==== Data to process
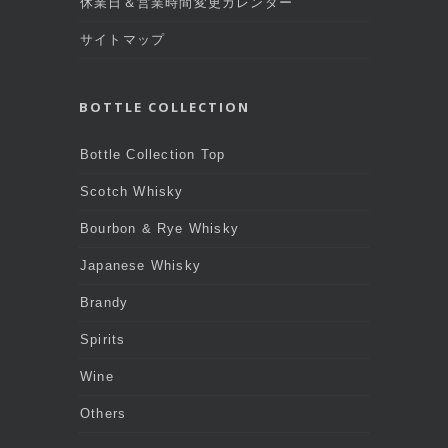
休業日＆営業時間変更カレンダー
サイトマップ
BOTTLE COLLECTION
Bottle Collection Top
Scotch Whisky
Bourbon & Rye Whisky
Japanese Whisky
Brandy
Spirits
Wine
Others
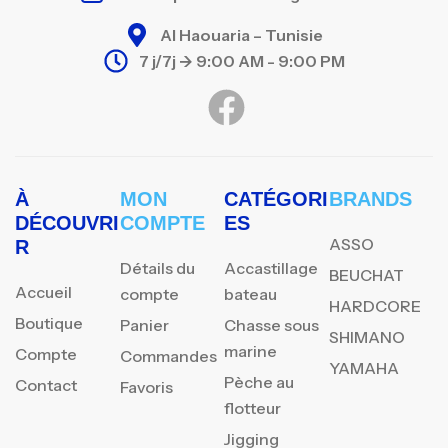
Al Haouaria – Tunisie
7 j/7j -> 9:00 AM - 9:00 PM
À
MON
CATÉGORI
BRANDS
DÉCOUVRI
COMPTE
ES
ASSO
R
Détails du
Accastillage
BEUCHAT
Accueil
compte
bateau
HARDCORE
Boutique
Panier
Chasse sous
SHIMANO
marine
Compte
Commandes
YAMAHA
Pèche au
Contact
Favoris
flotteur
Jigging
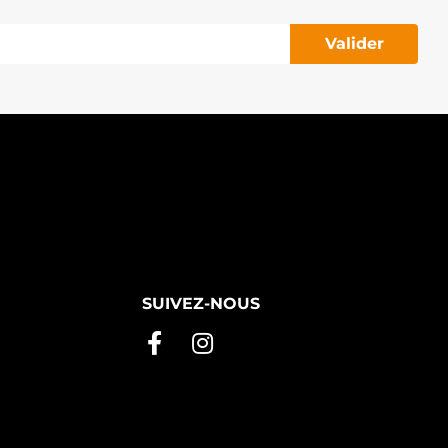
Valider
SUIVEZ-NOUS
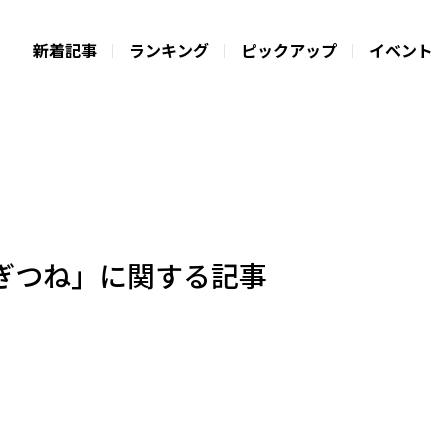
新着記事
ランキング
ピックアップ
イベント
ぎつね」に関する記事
========
==== Data to process
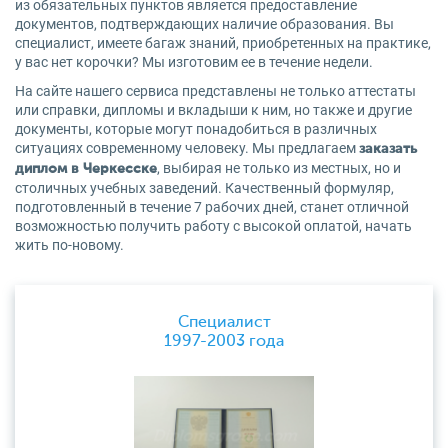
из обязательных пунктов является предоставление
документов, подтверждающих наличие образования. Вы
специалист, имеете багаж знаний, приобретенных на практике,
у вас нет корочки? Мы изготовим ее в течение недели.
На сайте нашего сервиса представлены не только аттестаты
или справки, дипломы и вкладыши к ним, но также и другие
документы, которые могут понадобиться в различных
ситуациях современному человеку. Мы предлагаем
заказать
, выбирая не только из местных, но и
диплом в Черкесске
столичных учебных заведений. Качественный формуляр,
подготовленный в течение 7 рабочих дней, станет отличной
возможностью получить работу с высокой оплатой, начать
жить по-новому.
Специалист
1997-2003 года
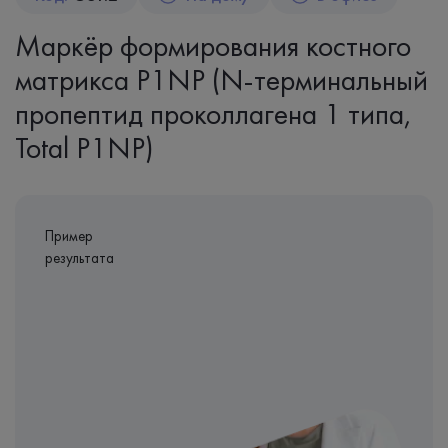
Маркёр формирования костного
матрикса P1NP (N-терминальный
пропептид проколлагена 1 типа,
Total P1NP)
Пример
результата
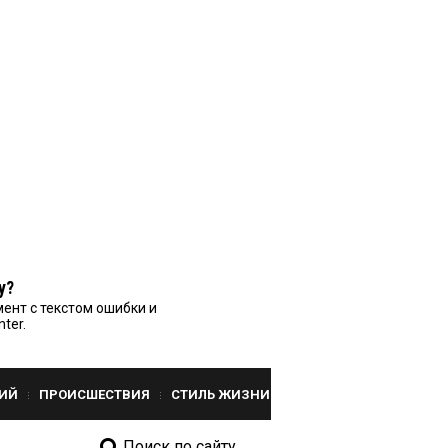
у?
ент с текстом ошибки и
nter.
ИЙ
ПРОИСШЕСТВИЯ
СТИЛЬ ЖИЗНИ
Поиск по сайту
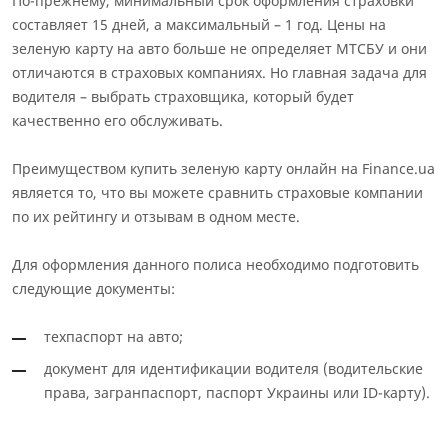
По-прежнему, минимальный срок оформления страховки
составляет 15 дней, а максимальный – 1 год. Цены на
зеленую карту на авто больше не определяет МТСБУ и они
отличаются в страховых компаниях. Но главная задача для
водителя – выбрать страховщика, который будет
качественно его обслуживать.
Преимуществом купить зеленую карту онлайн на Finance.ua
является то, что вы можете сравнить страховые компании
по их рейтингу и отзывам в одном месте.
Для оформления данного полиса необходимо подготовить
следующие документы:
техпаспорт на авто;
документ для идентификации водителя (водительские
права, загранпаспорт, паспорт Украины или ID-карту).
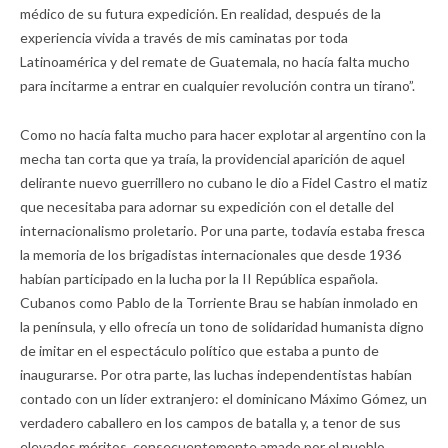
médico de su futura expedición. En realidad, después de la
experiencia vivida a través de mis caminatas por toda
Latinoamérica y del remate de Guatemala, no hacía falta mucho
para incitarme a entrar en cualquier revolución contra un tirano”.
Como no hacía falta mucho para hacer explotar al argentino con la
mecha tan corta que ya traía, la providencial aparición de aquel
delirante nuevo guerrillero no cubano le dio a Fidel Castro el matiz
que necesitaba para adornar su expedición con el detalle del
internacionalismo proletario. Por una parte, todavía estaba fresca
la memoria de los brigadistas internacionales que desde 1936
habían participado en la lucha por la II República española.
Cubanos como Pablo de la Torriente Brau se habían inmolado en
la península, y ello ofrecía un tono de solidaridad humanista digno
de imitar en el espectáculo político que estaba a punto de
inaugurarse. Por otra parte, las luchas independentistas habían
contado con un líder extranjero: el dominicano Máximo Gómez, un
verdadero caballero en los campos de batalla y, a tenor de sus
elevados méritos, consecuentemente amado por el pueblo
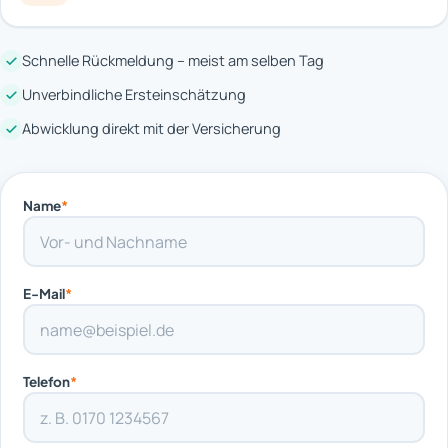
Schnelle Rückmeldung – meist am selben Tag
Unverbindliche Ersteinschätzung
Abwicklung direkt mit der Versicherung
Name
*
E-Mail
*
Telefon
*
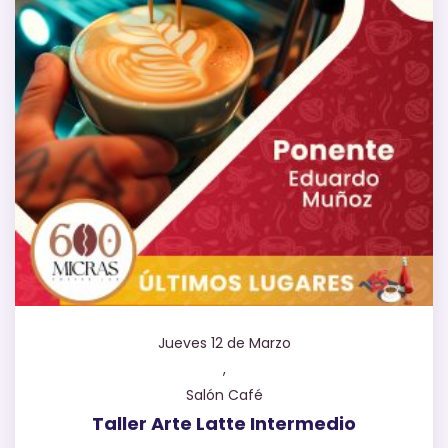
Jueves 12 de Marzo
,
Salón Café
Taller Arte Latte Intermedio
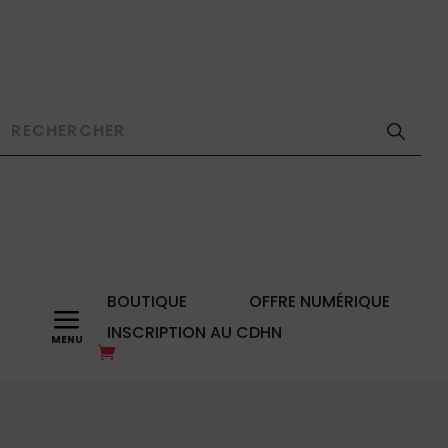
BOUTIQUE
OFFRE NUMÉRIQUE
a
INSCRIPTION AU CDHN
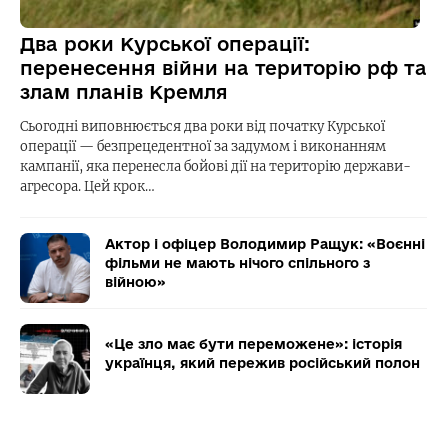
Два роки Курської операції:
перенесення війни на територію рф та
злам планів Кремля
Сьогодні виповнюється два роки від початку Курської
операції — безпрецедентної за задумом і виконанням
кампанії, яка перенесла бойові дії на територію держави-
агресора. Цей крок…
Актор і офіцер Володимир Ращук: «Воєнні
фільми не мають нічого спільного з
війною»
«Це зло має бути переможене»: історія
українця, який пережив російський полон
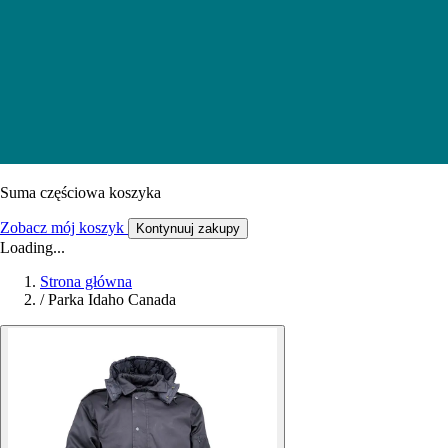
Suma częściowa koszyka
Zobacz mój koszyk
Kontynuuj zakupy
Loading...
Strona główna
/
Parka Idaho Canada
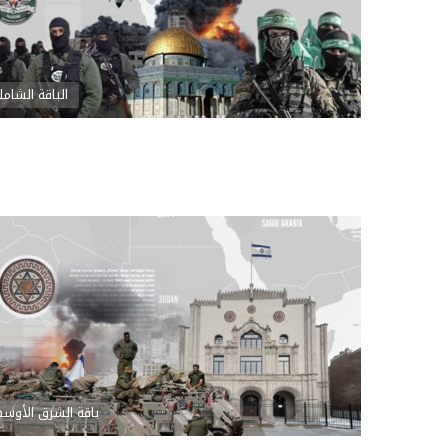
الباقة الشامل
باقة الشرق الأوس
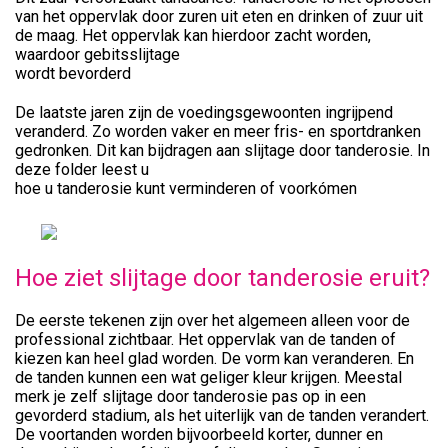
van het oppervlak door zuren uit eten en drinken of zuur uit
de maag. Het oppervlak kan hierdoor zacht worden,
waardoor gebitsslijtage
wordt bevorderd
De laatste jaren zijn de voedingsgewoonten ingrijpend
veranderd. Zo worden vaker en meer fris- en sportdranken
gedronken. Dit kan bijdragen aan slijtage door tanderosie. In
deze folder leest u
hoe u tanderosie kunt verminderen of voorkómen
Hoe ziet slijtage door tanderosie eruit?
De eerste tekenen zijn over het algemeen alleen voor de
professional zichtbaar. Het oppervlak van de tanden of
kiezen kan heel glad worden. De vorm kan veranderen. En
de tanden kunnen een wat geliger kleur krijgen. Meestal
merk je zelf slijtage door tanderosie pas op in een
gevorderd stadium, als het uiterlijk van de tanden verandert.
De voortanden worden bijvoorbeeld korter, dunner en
========
- **Work order**
For the word "oppervlak", show every line of the entries that holds it.

- **Task result**
van het oppervlak door zuren uit eten en drinken of zuur uit
de maag. Het oppervlak kan hierdoor zacht worden,
professional zichtbaar. Het oppervlak van de tanden of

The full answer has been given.